Just nuke them from orbit. It's the only way to be sure.

I feel mixed on the whole thing. I really liked the concepts, the symbolism and the overall narrative. And there were certainly a few moments that had me on edge.

But I can't deny that a lot of the characters seem to behave irrationally for seemingly no other reason than to move to the next plot point. A plot point which will be discarded as irrelevant soon afterwards

If feels like they shot a 3 hour movie and then decided which scenes to take out by randomly throwing darts. Literally 30 seconds after having an alien abortion, Shaw is having a discussion with Weyland, where it is immediately revealed that he is still alive but no explanation is given for why he had to lie about that in the first place. It seems weird to hurry that stuff along, but give a corny scene where Vickers offers sexual intercourse with the pilot all the time in the world to breathe.
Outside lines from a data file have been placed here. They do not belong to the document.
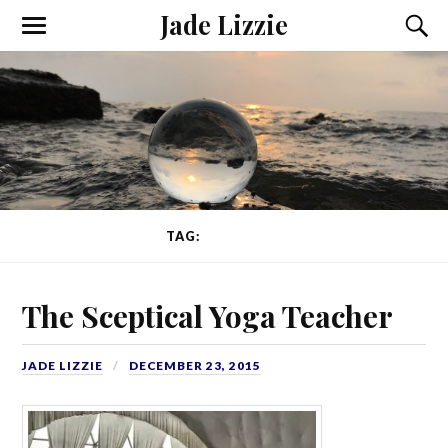
Jade Lizzie
TAG:
AYURVEDA
The Sceptical Yoga Teacher
JADE LIZZIE
DECEMBER 23, 2015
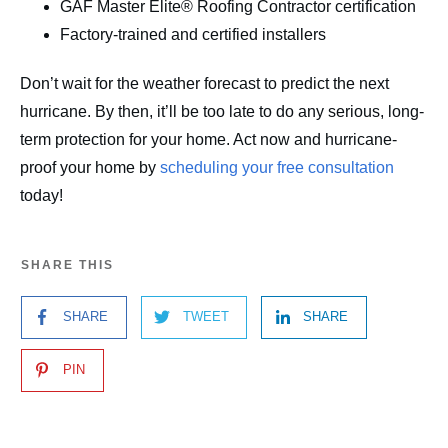
GAF Master Elite® Roofing Contractor certification
Factory-trained and certified installers
Don’t wait for the weather forecast to predict the next
hurricane. By then, it’ll be too late to do any serious, long-
term protection for your home. Act now and hurricane-
proof your home by
scheduling your free consultation
today!
SHARE THIS
SHARE
TWEET
SHARE
PIN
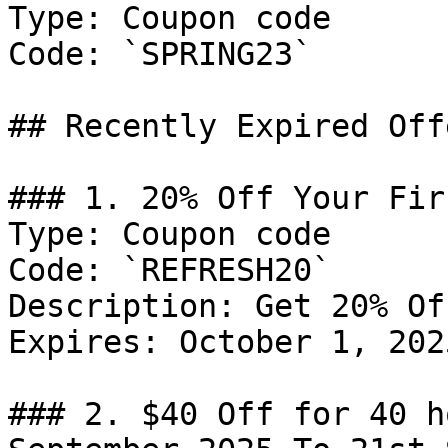
Type: Coupon code

Code: `SPRING23`

## Recently Expired Offe
### 1. 20% Off Your Fir
Type: Coupon code

Code: `REFRESH20`

Description: Get 20% Of
Expires: October 1, 2025
### 2. $40 Off for 40 h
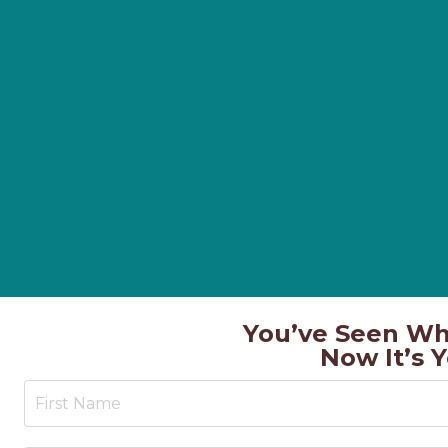
You’ve Seen Wh
Now It’s 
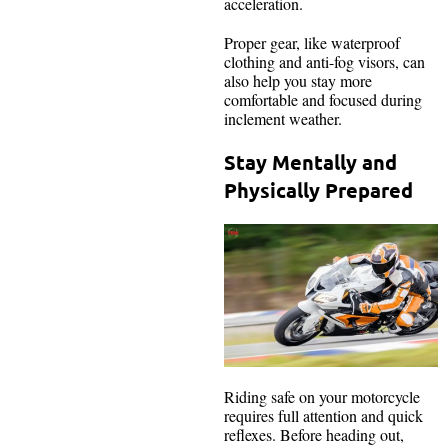
acceleration.
Proper gear, like waterproof
clothing and anti-fog visors, can
also help you stay more
comfortable and focused during
inclement weather.
Stay Mentally and
Physically Prepared
Riding safe on your motorcycle
requires full attention and quick
reflexes. Before heading out,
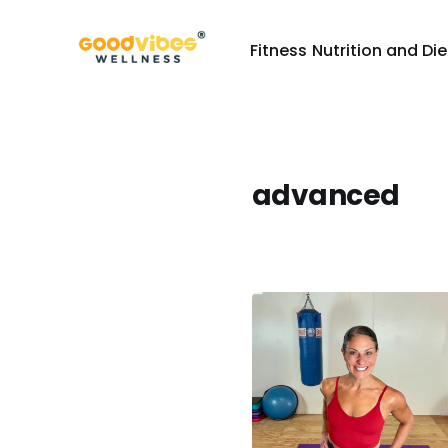
Fitness
Nutrition and Die
advanced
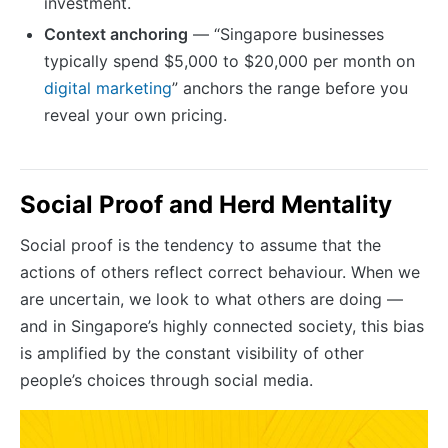
investment.
Context anchoring
— “Singapore businesses
typically spend $5,000 to $20,000 per month on
digital marketing
” anchors the range before you
reveal your own pricing.
Social Proof and Herd Mentality
Social proof is the tendency to assume that the
actions of others reflect correct behaviour. When we
are uncertain, we look to what others are doing —
and in Singapore’s highly connected society, this bias
is amplified by the constant visibility of other
people’s choices through social media.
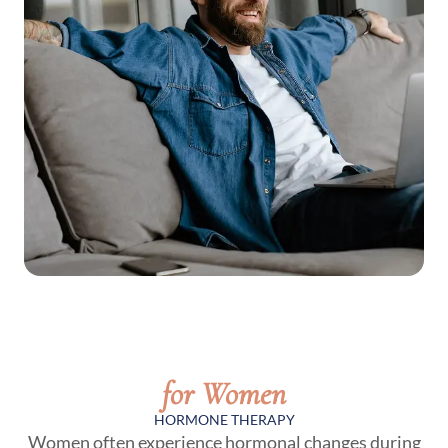
for Women
HORMONE THERAPY
Women often experience hormonal changes during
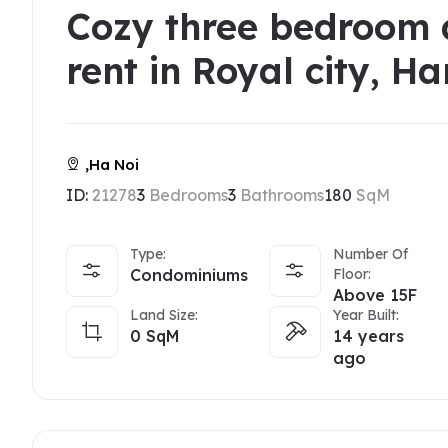
Cozy three bedroom 
rent in Royal city, Ha
,Ha Noi
ID:
21278
3
Bedrooms
3
Bathrooms
180
SqM
Type:
Number Of
Condominiums
Floor:
Above 15F
Land Size:
Year Built:
0
SqM
14 years
ago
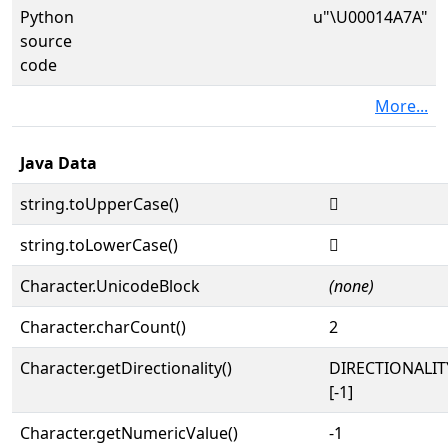
Python
u"\U00014A7A"
source
code
More...
Java Data
string.toUpperCase()
𔩺
string.toLowerCase()
𔩺
Character.UnicodeBlock
(none)
Character.charCount()
2
Character.getDirectionality()
DIRECTIONALI
[-1]
Character.getNumericValue()
-1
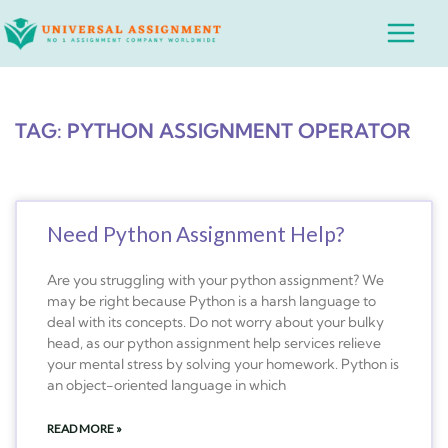
Skip
Main
to
Menu
content
TAG: PYTHON ASSIGNMENT OPERATOR
Need Python Assignment Help?
Are you struggling with your python assignment? We
may be right because Python is a harsh language to
deal with its concepts. Do not worry about your bulky
head, as our python assignment help services relieve
your mental stress by solving your homework. Python is
an object-oriented language in which
READ MORE »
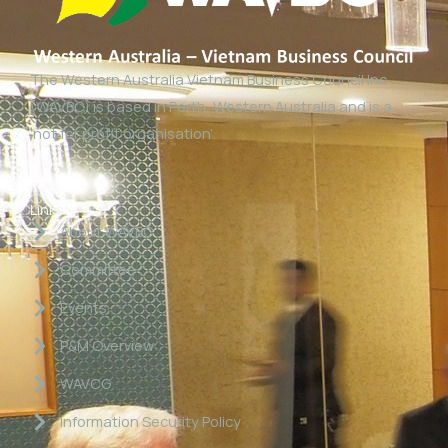
The Western Australia Vietnam Business Council Inc
(WAVBC) is based in Perth, Western Australia and is a
‘not for profit organisation’.
Links
About WAVBC
Committee
Events
P&M Overview
WAVCG
Information Security Policy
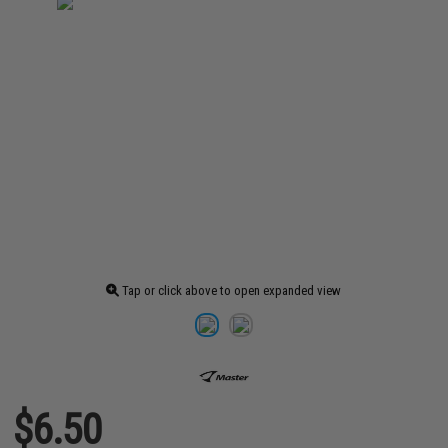
Tap or click above to open expanded view
$6.50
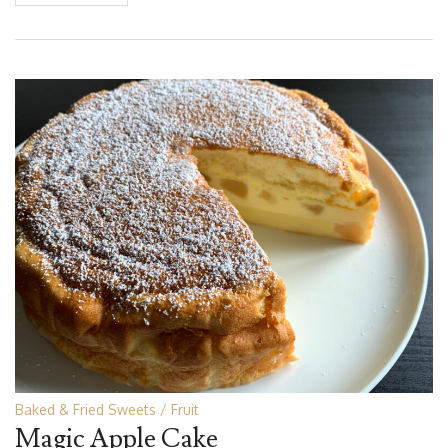
Baked & Fried Sweets
Fruit
Magic Apple Cake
That said, I really liked seeing it and thinking about what it was presenting. Really don't understand why people are tearing apart this movie when films like Inception that also try to touch on greater philosophical themes but are filled to the brim with just as much illogical nonsense are apparently given a free ride.

Saw it yesterday. Didn't like it. The bad outweighs the good for me. I take the surgery scene with me as amazing, together with the visuals, but overall, not on-par with what I was expecting from Scott, or the franchise.

So here is the Podcast episode I recorded with Atomicvideohead. We mostly covered a bunch of material already discussed here.

Atomicvideohead - You may notice a lot of conversation was cut out at the end. I decided to remove just about every time we went off topic so it could be more focused. Of the final ten or fifteen minutes we spoke at the end of the recording, only one or two minutes were about Prometheus.